Testing FMT is part clinical trial, part interventional clinical experiment. If installing a new microbiota works, it will be compelling evidence that the displaced microbiota had been central to generating IBD. Whereas, if symptoms persist after microbial transfer and the microbiota reverts, this will indicate that the problem lies with the immune system. A well-executed but failed trial of FMT, therefore, would offer the consolation of new insight into the mechanism of the disease.
“I wouldn't expect one transplant to change the microbiota that much.”
But before any of this can happen, researchers need to know whether introduced microorganisms effectively colonize the recipient's gastrointestinal tract. Without this information, it is impossible to interpret a changing or unchanging disease course. For this reason, Khoruts argues that establishing a reliable methodology should be the first goal of IBD research. “I wouldn't expect that one administration of FMT would really change the microbial community structure that much,” he says. Unlike the denuded bowels of people with a C. difficile infection, there are already microbes in the guts of people with IBD, leaving nowhere for the new arrivals to settle. “But if you do it repeatedly, there is a decent chance that you're going to have a substantial change in the microbial community,” says Khoruts.

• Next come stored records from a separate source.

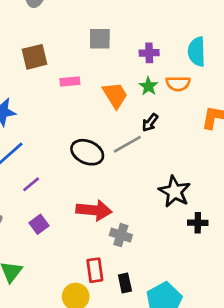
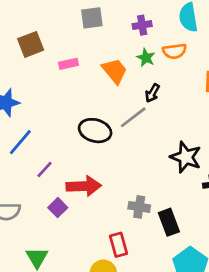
red arrow: (94, 210) -> (84, 186), moved
black rectangle: (125, 283) -> (169, 222), moved, size x1.4

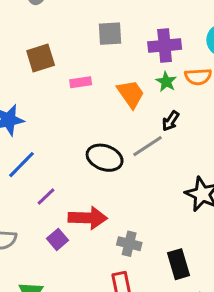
purple cross: (142, 25) -> (165, 46), size x1.5
gray cross: (139, 207) -> (129, 244), moved

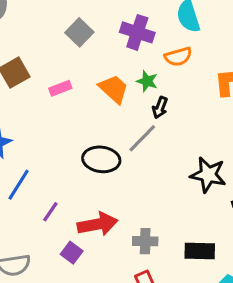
gray square: (110, 34) -> (79, 32), turned -30
purple cross: (165, 46) -> (137, 32), turned 36
green star: (166, 82) -> (147, 81), moved
black rectangle: (179, 264) -> (200, 251), turned -60

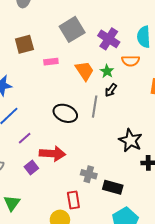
gray square: (79, 32) -> (72, 29), size x1.4
gray line: (142, 138) -> (95, 107), turned -50
gray cross: (145, 241) -> (89, 174), moved

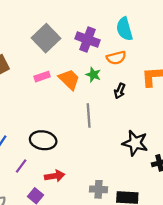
pink rectangle: (51, 62) -> (42, 77), moved
black arrow: (111, 90) -> (120, 91), moved
black ellipse: (65, 113) -> (43, 140), moved
red arrow: (52, 154) -> (55, 176), size x0.7

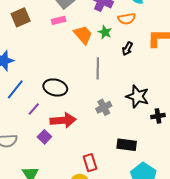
pink rectangle: (42, 77) -> (59, 20), moved
red arrow: (55, 176) -> (63, 120), size x1.4
gray cross: (98, 189) -> (104, 107), moved, turned -35

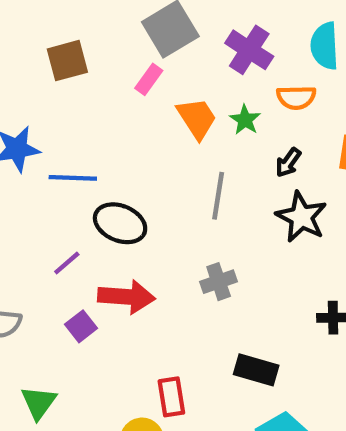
pink rectangle: (59, 20) -> (149, 79), turned -48
blue line: (15, 89) -> (73, 178), moved, turned 45
black star: (137, 96) -> (301, 217), moved

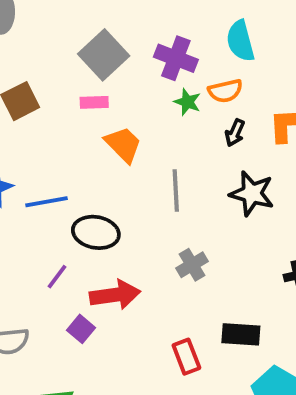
pink rectangle: (149, 79) -> (94, 102), turned 64
orange trapezoid: (197, 118) -> (123, 145), moved
green star: (245, 120) -> (187, 102), moved
black arrow: (288, 162) -> (235, 133), moved
red rectangle: (171, 397) -> (186, 357), moved

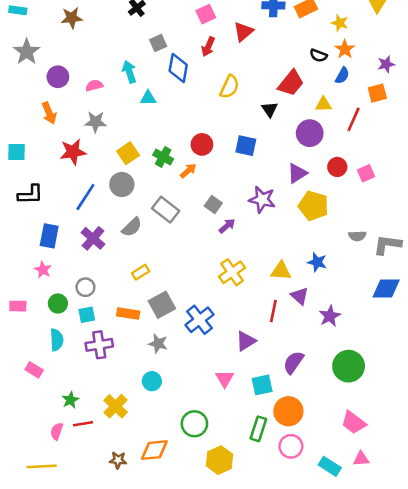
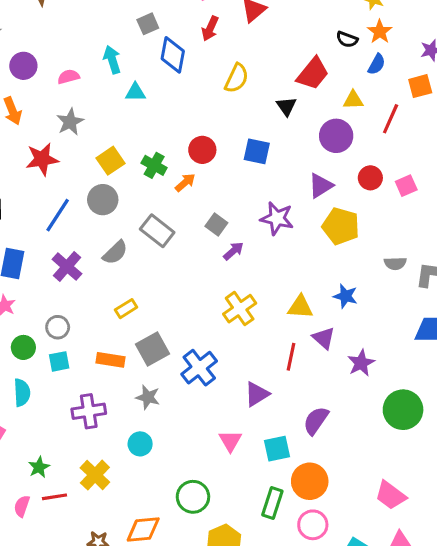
gray star: (95, 122) -> (70, 122), turned -30
purple cross: (99, 345) -> (89, 411), moved
green circle: (349, 366) -> (403, 410), moved

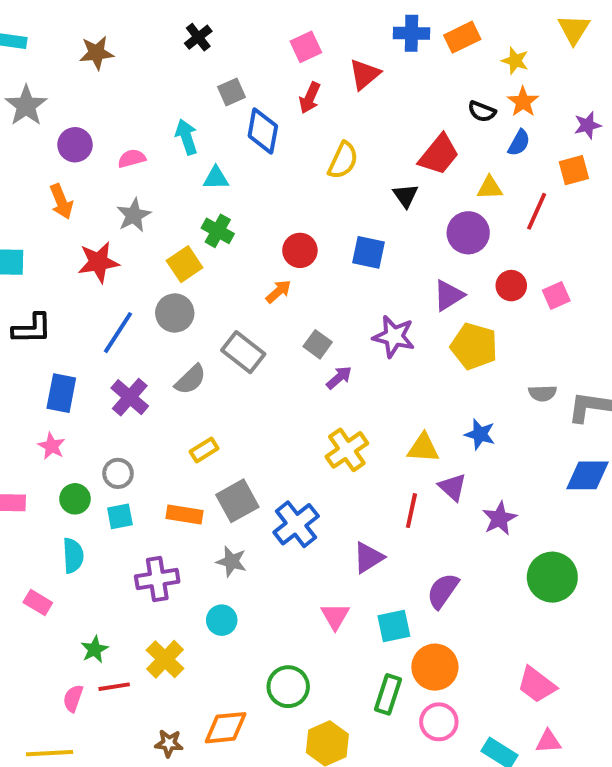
green cross: (154, 165) -> (218, 231), moved

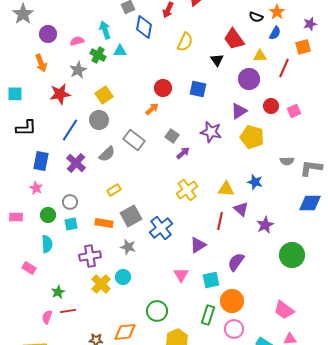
red trapezoid: (439, 155) -> (234, 39), turned 105
green cross: (218, 231) -> (98, 55), moved
yellow cross: (165, 659) -> (101, 284), moved

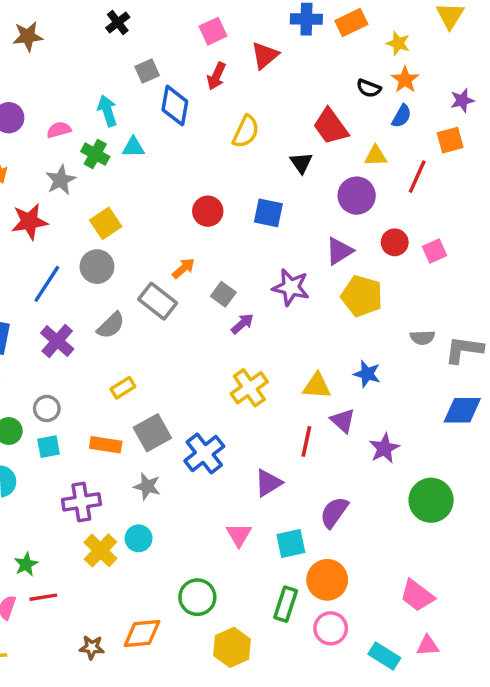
orange arrow: (152, 109) -> (184, 268), moved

Moayyedi agrees. In his 2015 trial, DNA analysis of stool samples revealed that the microbial composition of FMT-treated participants shifted modestly towards the donor's profile after the six weekly transplants. In a second trial, set to begin next year, patients will first be given a two-week course of broad-spectrum antibiotics to make space in the gut, and then receive twice-weekly FMT for eight weeks.

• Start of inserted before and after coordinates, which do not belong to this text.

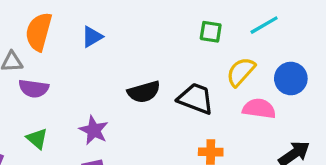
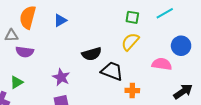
yellow semicircle: (241, 72) -> (130, 42), moved
black trapezoid: (196, 99) -> (112, 71), moved
green triangle: (37, 139) -> (17, 82), moved, turned 48

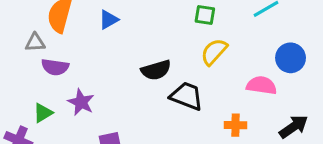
green square: (132, 17) -> (205, 15), moved
purple star: (61, 77) -> (81, 102), moved
orange cross: (132, 90) -> (235, 125), moved

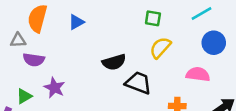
blue circle: (291, 58) -> (214, 43), moved

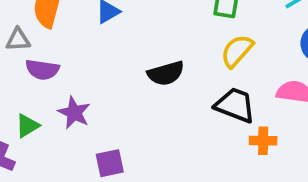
black trapezoid: (138, 83) -> (235, 105), moved

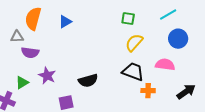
black semicircle: (166, 73) -> (88, 81), moved

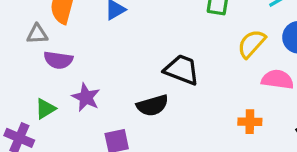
yellow semicircle: (134, 43) -> (251, 44), moved
black trapezoid: (133, 72) -> (182, 70), moved

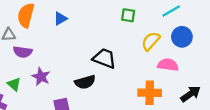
green triangle: (45, 109) -> (14, 84), turned -48
orange cross: (250, 122) -> (150, 93), size x1.5

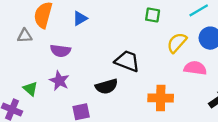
purple semicircle: (23, 52) -> (60, 51), moved
orange cross: (150, 93) -> (161, 98), moved

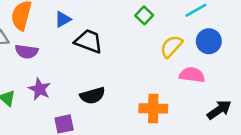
green square: (153, 15) -> (144, 15), turned 35
purple semicircle: (60, 51) -> (27, 52), moved
black trapezoid: (127, 61) -> (89, 41), moved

Moayyedi is also tweaking other aspects of the methodology in the new trial to explore signals that he noticed in the 2015 trial. All participants will receive stool from a single donor, for instance. The original trial used two main donors, A and B. Intriguingly, A's donations cured nobody, whereas B's had a 39% success rate. Disease duration is another variable that they have their eye on this time around: 3 of the 4 participants who'd had ulcerative colitis for less than 1 year responded to FMT, compared with only 6 of 34 who'd had the disease for longer.
That is a lot of factors to explore, and every additional variable requires more participants and hence more funding. Rubin also wonders if there is a basic heterogeneity across IBD cases, such that a person whose disease began after a food-poisoning incident might benefit from FMT, whereas a more strongly genetic case might not. Funding large trials and sophisticated DNA analysis is challenging, especially for a treatment that, unlike a regular drug, has struggled to attract major financial investment.
But this seems to be changing, as recently funded clinical trials in the United States, Australia, China and the United Kingdom indicate. One of those trials is at the University of Birmingham, UK — much closer to Adams's home. But he has no need for it now: his surgery worked and he is back out surfing again. “I feel like a completely different person,” he says. “I'm living a whole new life.” His thoughts about the therapy he was never able to try are pragmatic: “I really hope it at least gets the length it needs to be trialled properly and for a proper outcome to be obvious.